Exercise brief
Leave out the pictures and copy each record below exactly.

═══ Supplied material ═══

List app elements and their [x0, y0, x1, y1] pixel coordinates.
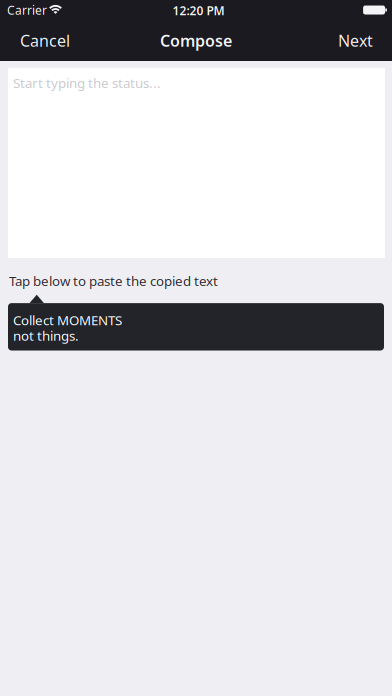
button[interactable]: Cancel	[10, 20, 80, 61]
staticText: Cancel	[20, 30, 70, 51]
staticText: Tap below to paste the copied text	[9, 272, 218, 290]
staticText: Carrier	[7, 2, 47, 18]
button[interactable]: Start typing the status...	[0, 68, 385, 258]
button[interactable]: Collect MOMENTS	[0, 295, 384, 350]
staticText: not things.	[13, 327, 79, 344]
staticText: Next	[338, 30, 373, 51]
staticText: Compose	[160, 30, 232, 51]
staticText: Collect MOMENTS	[13, 311, 122, 329]
button[interactable]: Next	[328, 20, 383, 61]
staticText: 12:20 PM	[172, 2, 224, 18]
staticText: Start typing the status...	[13, 74, 161, 92]
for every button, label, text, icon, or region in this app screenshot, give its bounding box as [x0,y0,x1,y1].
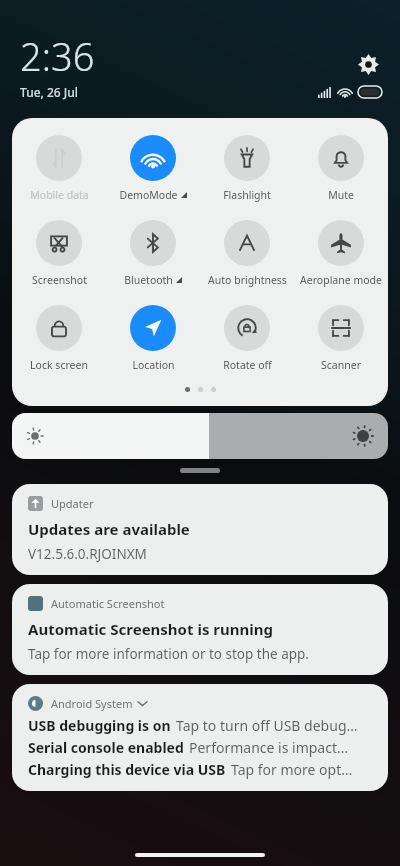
staticText: Location [132,358,175,372]
button[interactable]: Location [106,302,200,375]
staticText: V12.5.6.0.RJOINXM [28,545,147,563]
staticText: Mobile data [30,188,89,202]
button[interactable]: Screenshot [12,217,106,290]
staticText: USB debugging is on [28,716,171,735]
button[interactable]: Mobile data [12,132,106,205]
staticText: Tap for more opt… [231,760,353,779]
button[interactable]: Aeroplane mode [294,217,388,290]
staticText: DemoMode [119,188,178,202]
staticText: Updates are available [28,519,190,539]
button[interactable]: Mute [294,132,388,205]
button[interactable]: Auto brightness [200,217,294,290]
staticText: Tap for more information or to stop the … [28,645,309,663]
staticText: Lock screen [30,358,88,372]
button[interactable]: Lock screen [12,302,106,375]
staticText: Automatic Screenshot [51,596,165,611]
staticText: 2:36 [20,30,95,82]
staticText: Screenshot [32,273,87,287]
staticText: Mute [328,188,354,202]
button[interactable]: Updater [12,484,388,575]
staticText: Tue, 26 Jul [20,84,79,100]
staticText: Bluetooth [124,273,173,287]
button[interactable]: Automatic Screenshot [12,584,388,675]
button[interactable]: Android System [12,684,388,791]
staticText: Aeroplane mode [300,273,382,287]
staticText: Serial console enabled [28,738,184,757]
staticText: Rotate off [223,358,272,372]
button[interactable]: Rotate off [200,302,294,375]
staticText: Tap to turn off USB debug… [176,716,358,735]
staticText: Charging this device via USB [28,760,226,779]
button[interactable]: DemoMode [106,132,200,205]
staticText: Android System [51,696,133,711]
button[interactable]: Flashlight [200,132,294,205]
button[interactable]: Settings [354,50,382,78]
staticText: Performance is impact… [189,738,349,757]
button[interactable]: Brightness [12,413,388,459]
staticText: Scanner [321,358,361,372]
button[interactable]: Scanner [294,302,388,375]
button[interactable]: Bluetooth [106,217,200,290]
staticText: Updater [51,496,94,511]
staticText: Automatic Screenshot is running [28,619,273,639]
staticText: Auto brightness [208,273,287,287]
staticText: Flashlight [223,188,271,202]
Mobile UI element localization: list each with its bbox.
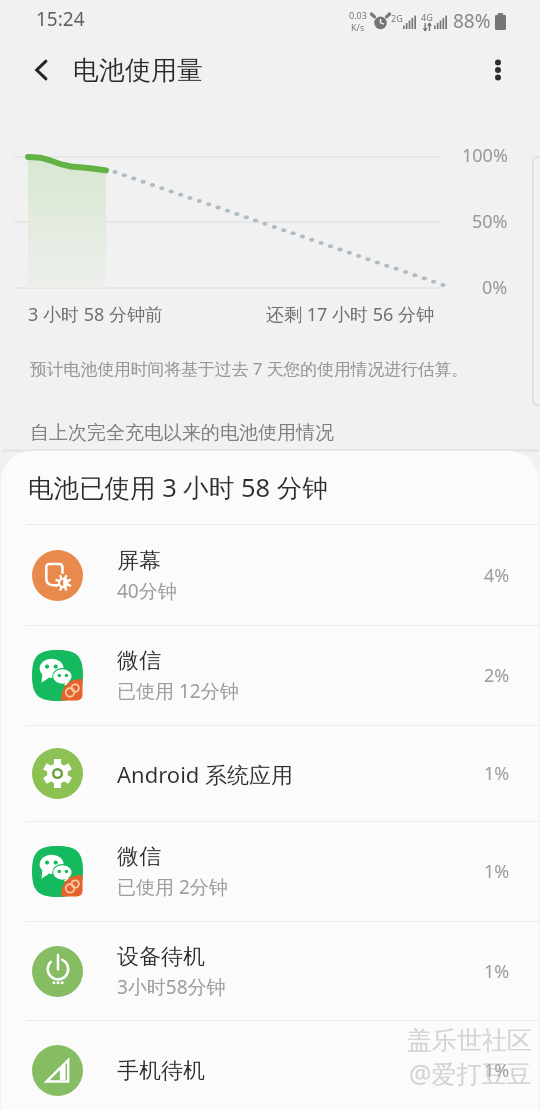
staticText: 微信 <box>117 843 161 871</box>
button[interactable]: More options <box>470 42 526 98</box>
staticText: 100% <box>462 143 508 168</box>
button[interactable]: Android 系统应用 <box>1 726 539 821</box>
staticText: 电池已使用 3 小时 58 分钟 <box>28 470 328 505</box>
staticText: Android 系统应用 <box>117 759 294 789</box>
staticText: 已使用 12分钟 <box>117 678 239 704</box>
staticText: 3 小时 58 分钟前 <box>28 302 163 327</box>
staticText: 电池使用量 <box>73 54 203 87</box>
staticText: 40分钟 <box>117 578 177 604</box>
staticText: 50% <box>472 209 508 234</box>
staticText: 1% <box>484 1058 510 1083</box>
staticText: 设备待机 <box>117 943 205 971</box>
button[interactable]: 手机待机 <box>1 1021 539 1110</box>
staticText: 4G <box>421 11 433 23</box>
button[interactable]: 屏幕 <box>1 525 539 625</box>
staticText: 88% <box>453 8 491 34</box>
staticText: 2% <box>484 663 510 688</box>
staticText: 预计电池使用时间将基于过去 7 天您的使用情况进行估算。 <box>30 357 469 380</box>
staticText: 3小时58分钟 <box>117 974 226 1000</box>
staticText: 0.03 <box>349 9 367 21</box>
staticText: 屏幕 <box>117 547 161 575</box>
staticText: 微信 <box>117 647 161 675</box>
button[interactable]: Back <box>14 42 70 98</box>
staticText: 0% <box>482 275 508 300</box>
button[interactable]: 设备待机 <box>1 922 539 1020</box>
staticText: 1% <box>484 959 510 984</box>
button[interactable]: 微信 <box>1 626 539 725</box>
staticText: 手机待机 <box>117 1057 205 1085</box>
staticText: K/s <box>351 21 365 33</box>
staticText: 2G <box>391 12 403 24</box>
staticText: 1% <box>484 859 510 884</box>
button[interactable]: 微信 <box>1 822 539 921</box>
staticText: 还剩 17 小时 56 分钟 <box>266 302 434 327</box>
staticText: 15:24 <box>36 6 85 32</box>
staticText: @爱打豆豆 <box>409 1056 532 1090</box>
staticText: 盖乐世社区 <box>407 1025 532 1056</box>
staticText: 4% <box>484 563 510 588</box>
staticText: 1% <box>484 761 510 786</box>
staticText: 已使用 2分钟 <box>117 874 228 900</box>
staticText: 自上次完全充电以来的电池使用情况 <box>30 421 334 445</box>
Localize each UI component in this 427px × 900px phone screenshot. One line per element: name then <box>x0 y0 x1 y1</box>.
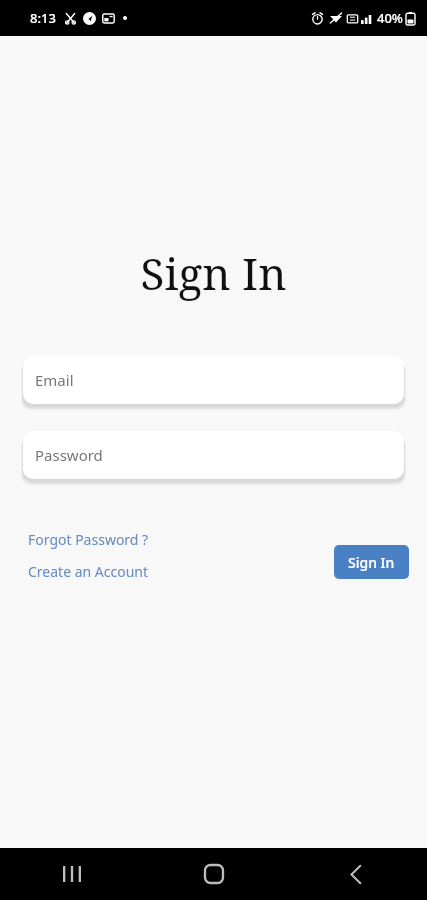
button[interactable]: Back <box>285 848 427 900</box>
staticText: Sign In <box>0 243 427 303</box>
staticText: 8:13 <box>30 9 56 27</box>
staticText: Email <box>35 370 74 390</box>
button[interactable]: Email <box>23 356 404 404</box>
button[interactable]: Recent apps <box>0 848 143 900</box>
button[interactable]: Sign In <box>334 545 409 579</box>
button[interactable]: Password <box>23 431 404 479</box>
button[interactable]: Forgot Password ? <box>28 527 149 552</box>
staticText: 40% <box>377 9 403 27</box>
button[interactable]: Create an Account <box>28 559 149 584</box>
staticText: Sign In <box>348 553 395 572</box>
button[interactable]: Home <box>143 848 285 900</box>
staticText: Password <box>35 445 103 465</box>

═══

Solved problem
List app elements and their [x0, y0, x1, y1] pixel coordinates.
button[interactable]: Cancel	[10, 20, 80, 61]
staticText: Cancel	[20, 30, 70, 51]
staticText: Tap below to paste the copied text	[9, 272, 218, 290]
staticText: Carrier	[7, 2, 47, 18]
button[interactable]: Start typing the status...	[0, 68, 385, 258]
button[interactable]: Collect MOMENTS	[0, 295, 384, 350]
staticText: not things.	[13, 327, 79, 344]
staticText: Next	[338, 30, 373, 51]
staticText: Compose	[160, 30, 232, 51]
staticText: Collect MOMENTS	[13, 311, 122, 329]
button[interactable]: Next	[328, 20, 383, 61]
staticText: 12:20 PM	[172, 2, 224, 18]
staticText: Start typing the status...	[13, 74, 161, 92]
for every button, label, text, icon, or region in this app screenshot, give its bounding box as [x0,y0,x1,y1].
staticText: Location [132,358,175,372]
button[interactable]: Location [106,302,200,375]
staticText: V12.5.6.0.RJOINXM [28,545,147,563]
staticText: Mobile data [30,188,89,202]
button[interactable]: Screenshot [12,217,106,290]
staticText: USB debugging is on [28,716,171,735]
button[interactable]: Mobile data [12,132,106,205]
staticText: Tap for more opt… [231,760,353,779]
button[interactable]: Aeroplane mode [294,217,388,290]
staticText: DemoMode [119,188,178,202]
staticText: Updates are available [28,519,190,539]
button[interactable]: Mute [294,132,388,205]
button[interactable]: Auto brightness [200,217,294,290]
staticText: Tap for more information or to stop the … [28,645,309,663]
staticText: Lock screen [30,358,88,372]
button[interactable]: Lock screen [12,302,106,375]
staticText: Automatic Screenshot [51,596,165,611]
staticText: 2:36 [20,30,95,82]
staticText: Screenshot [32,273,87,287]
staticText: Mute [328,188,354,202]
button[interactable]: Updater [12,484,388,575]
staticText: Tue, 26 Jul [20,84,79,100]
staticText: Bluetooth [124,273,173,287]
button[interactable]: Automatic Screenshot [12,584,388,675]
button[interactable]: Android System [12,684,388,791]
staticText: Aeroplane mode [300,273,382,287]
staticText: Serial console enabled [28,738,184,757]
staticText: Rotate off [223,358,272,372]
button[interactable]: Rotate off [200,302,294,375]
staticText: Tap to turn off USB debug… [176,716,358,735]
staticText: Charging this device via USB [28,760,226,779]
button[interactable]: DemoMode [106,132,200,205]
staticText: Android System [51,696,133,711]
button[interactable]: Flashlight [200,132,294,205]
button[interactable]: Settings [354,50,382,78]
staticText: Performance is impact… [189,738,349,757]
button[interactable]: Brightness [12,413,388,459]
staticText: Scanner [321,358,361,372]
button[interactable]: Scanner [294,302,388,375]
button[interactable]: Bluetooth [106,217,200,290]
staticText: Updater [51,496,94,511]
staticText: Automatic Screenshot is running [28,619,273,639]
staticText: Auto brightness [208,273,287,287]
staticText: Flashlight [223,188,271,202]
Mobile UI element localization: list each with its bbox.
staticText: 微信 <box>117 843 161 871</box>
button[interactable]: More options <box>470 42 526 98</box>
staticText: 100% <box>462 143 508 168</box>
button[interactable]: Android 系统应用 <box>1 726 539 821</box>
staticText: 电池已使用 3 小时 58 分钟 <box>28 470 328 505</box>
staticText: Android 系统应用 <box>117 759 294 789</box>
staticText: 已使用 12分钟 <box>117 678 239 704</box>
staticText: 3 小时 58 分钟前 <box>28 302 163 327</box>
staticText: 电池使用量 <box>73 54 203 87</box>
staticText: 40分钟 <box>117 578 177 604</box>
staticText: 50% <box>472 209 508 234</box>
staticText: 1% <box>484 1058 510 1083</box>
staticText: 设备待机 <box>117 943 205 971</box>
button[interactable]: 手机待机 <box>1 1021 539 1110</box>
staticText: 4G <box>421 11 433 23</box>
button[interactable]: 屏幕 <box>1 525 539 625</box>
staticText: 88% <box>453 8 491 34</box>
staticText: 2% <box>484 663 510 688</box>
staticText: 预计电池使用时间将基于过去 7 天您的使用情况进行估算。 <box>30 357 469 380</box>
staticText: 3小时58分钟 <box>117 974 226 1000</box>
staticText: 0.03 <box>349 9 367 21</box>
staticText: 屏幕 <box>117 547 161 575</box>
staticText: 微信 <box>117 647 161 675</box>
button[interactable]: Back <box>14 42 70 98</box>
staticText: 0% <box>482 275 508 300</box>
button[interactable]: 设备待机 <box>1 922 539 1020</box>
staticText: 1% <box>484 959 510 984</box>
button[interactable]: 微信 <box>1 626 539 725</box>
staticText: 手机待机 <box>117 1057 205 1085</box>
staticText: K/s <box>351 21 365 33</box>
staticText: 2G <box>391 12 403 24</box>
staticText: 1% <box>484 859 510 884</box>
button[interactable]: 微信 <box>1 822 539 921</box>
staticText: 还剩 17 小时 56 分钟 <box>266 302 434 327</box>
staticText: 15:24 <box>36 6 85 32</box>
staticText: @爱打豆豆 <box>409 1056 532 1090</box>
staticText: 盖乐世社区 <box>407 1025 532 1056</box>
staticText: 4% <box>484 563 510 588</box>
staticText: 1% <box>484 761 510 786</box>
staticText: 已使用 2分钟 <box>117 874 228 900</box>
staticText: 自上次完全充电以来的电池使用情况 <box>30 421 334 445</box>
Localize each UI component in this 427px × 900px phone screenshot. One line per element: name then <box>x0 y0 x1 y1</box>.
button[interactable]: Back <box>285 848 427 900</box>
staticText: Sign In <box>0 243 427 303</box>
staticText: 8:13 <box>30 9 56 27</box>
staticText: Email <box>35 370 74 390</box>
button[interactable]: Email <box>23 356 404 404</box>
button[interactable]: Recent apps <box>0 848 143 900</box>
button[interactable]: Sign In <box>334 545 409 579</box>
button[interactable]: Password <box>23 431 404 479</box>
button[interactable]: Forgot Password ? <box>28 527 149 552</box>
staticText: 40% <box>377 9 403 27</box>
button[interactable]: Create an Account <box>28 559 149 584</box>
staticText: Sign In <box>348 553 395 572</box>
button[interactable]: Home <box>143 848 285 900</box>
staticText: Password <box>35 445 103 465</box>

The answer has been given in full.